After deciding if you can deal with the baby rattlesnake or not, there are two options as to what you can do with the snake.
You can either kill the baby rattlesnake or capture and release it. Remember, no matter what you decide to do with the snake, you will aggravate it and it may try to attack.
If you capture and release it, then you would be moving the baby rattlesnake far away from your home, and it should be far away from any home or business.
The rattlesnake should be relocated to an open field that is far away from places where people live or visit.
If you can capture it yourself, but do not know where to move it to, call animal control and ask them where they recommend moving it.
If you want to kill it, you need to cut off its head.
Shooting the rattlesnake is not recommended because you may not kill it, only injure it. A snake can still attack even if it has been cut in half.
The only way to kill the rattlesnake with certainty is to cut off its head because then it cannot keep striking.
But as I mentioned above, the head can still bite you for up to 90 minutes after being cut off. So it is extremely important to handle the head with great care. The snake can’t coil and strike, but if you pick up the head with your hand, it can easily bite you.
With the head of the snake cut off, the rest of the rattlesnake’s body will still move for a few minutes. It will not be slithering around moving to anyplace, it will just have some movement left in it.
Deciding to kill the rattlesnake or relocate it is entirely up to you.
Some people want to make sure the snake will not come back, and they opt to kill the snake. Other people feel bad for killing a rattlesnake and they prefer to capture and release it. One option isn’t necessarily better, it is just your personal preference. But I always relocate them myself.
When in doubt, always do the safe thing, which is to call a professional.
Will There be More Rattlesnakes?
If you found a baby rattlesnake, chances are that there could be more.
You can carefully scout your yard to see if you can find any more, or you can call animal control and ask them to do it for you. That way, if there is another one or multiple, animal control can take care of the problem right there for you.

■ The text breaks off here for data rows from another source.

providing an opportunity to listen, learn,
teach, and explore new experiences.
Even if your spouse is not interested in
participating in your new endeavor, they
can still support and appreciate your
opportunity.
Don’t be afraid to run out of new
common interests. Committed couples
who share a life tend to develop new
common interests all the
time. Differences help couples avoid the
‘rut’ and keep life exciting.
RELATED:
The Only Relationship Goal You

If you find more rattlesnakes, you should get any rattlesnakes removed from your property and then begin rattlesnake-proofing your yard.
Rattlesnake-Proofing Your Yard
To rattlesnake proof your yard, you should look at the places in and around your yard where rattlesnakes can hide.

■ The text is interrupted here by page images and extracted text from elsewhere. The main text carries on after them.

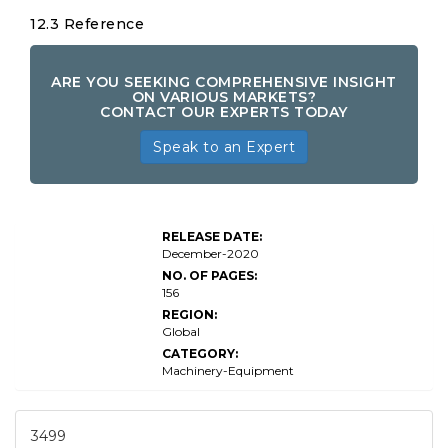
12.3 Reference
ARE YOU SEEKING COMPREHENSIVE INSIGHT
ON VARIOUS MARKETS?
CONTACT OUR EXPERTS TODAY
Speak to an Expert
RELEASE DATE:
December-2020
NO. OF PAGES:
156
REGION:
Global
CATEGORY:
Machinery-Equipment
3499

Snakes like shade, and they often hide under rocks to keep cool from the sun, so keep that in mind as you walk around your yard.
If you have already had one or multiple rattlesnakes in your yard, then you should begin rattlesnake-proofing the places where you found them first.
You can rattlesnake-proof an area by getting rid of hiding places for snakes.
After getting rid of hiding places, you can use store-bought repellant or poison around the perimeter of your yard. Be sure to read the instructions when dealing with poison.
If you have a garden, be careful with the poison because it could kill your plants.
You can also put wire fencing around the ground perimeter of your fences to further block them from slithering into your yard from underneath fences and gates.
You can also figure out why the rattlesnake liked your yard, and get rid of that reason.
For example, if there were mice for the snake, then get rid of mice. If there was good shelter, then get rid of the shelter. This way you can help prevent them from coming back.
Of course, I have to point out that I am not an animal control expert or a doctor and I do not provide professional or medical advice. I have years of experience in being around rattlesnakes, handling rattlesnakes, and removing them. But I have not been bitten, although I know people who have. You should not take my article as professional or medical advice and if you need professional or medical advice, and especially if you or someone you know has been bitten by a snake, you should immediately call 911 and seek out qualified medical assistance as quickly as possible.